• _REQUIREMENT_: Omit every picture. Return all other data as it stands.

• _RECORDS SUPPLIED_:
○ ○ ○ ○ ○ ○ ○

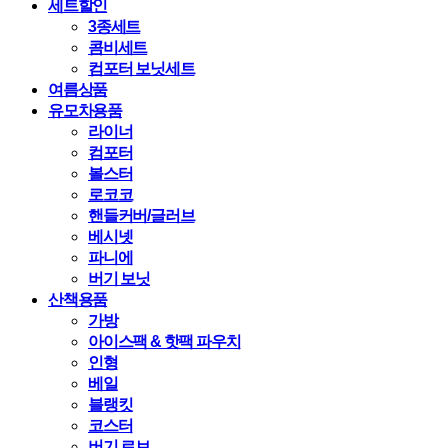
세트할인
3종세트
콤비세트
컴포터 보닛세트
여름상품
유모차용품
라이너
컴포터
볼스터
로코코
핸들커버/글러브
베시넷
파니에
버기 보닛
산책용품
가방
아이스팩 & 핫팩 파우치
인형
베일
블랭킷
코스터
버기 로브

○ ○ ○ ○ ○ ○ ○

• _TASK OUTPUT_:
세트할인
3종세트
콤비세트
컴포터 보닛세트
여름상품
유모차용품
라이너
컴포터
볼스터
로코코
핸들커버/글러브
베시넷
파니에
버기 보닛
산책용품
가방
아이스팩 & 핫팩 파우치
인형
베일
블랭킷
코스터
버기 로브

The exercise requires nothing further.